Osyraa finally retreats (although I'm wondering what's to stop her from fixing up her warship and returning after Discovery leaves) although not without basically declaring war on the Federation. One wonders what Admiral Vance will make of this. Finally, the problem of the sea locusts is solved: both Book and Kyheem had stated earlier that even though they are empaths, they are not strong enough to ask the locusts to move back out to sea. Michael (of course, as she's the star of the show--and this had me rolling my eyes a bit) comes up with the solution: use the Discovery to somehow, err, amplify the brothers' empathic powers on the, err, sea locusts' frequency, to enable them to communicate with the entire population at once. This was more than a little hand-wavy, and almost pulled me out of the story altogether. Nevertheless, as hokey as it sounds, it works.

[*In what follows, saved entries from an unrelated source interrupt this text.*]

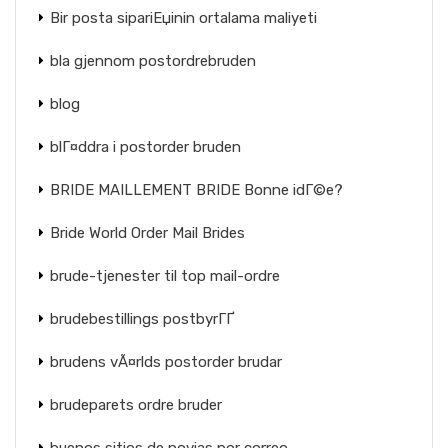
Bir posta sipariЕџinin ortalama maliyeti
bla gjennom postordrebruden
blog
blГ¤ddra i postorder bruden
BRIDE MAILLEMENT BRIDE Bonne idГ©e?
Bride World Order Mail Brides
brude-tjenester til top mail-ordre
brudebestillings postbyrГҐ
brudens vÃ¤rlds postorder brudar
brudeparets ordre bruder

Afterwards, Kyheem and his son visit Book on board Discovery, and Book admits he admires what the Federation is doing. He says he wants in. Michael instructs him to go to Saru and clear it with the captain, but she's obviously very pleased by this development.
I really wish this episode could have been edited a little better, as its quick-cutting choppiness was a bit off-putting. However, the next episode promises to get to the heart of what's going on with Phillippa Georgiou, which should be appropriately psychotic.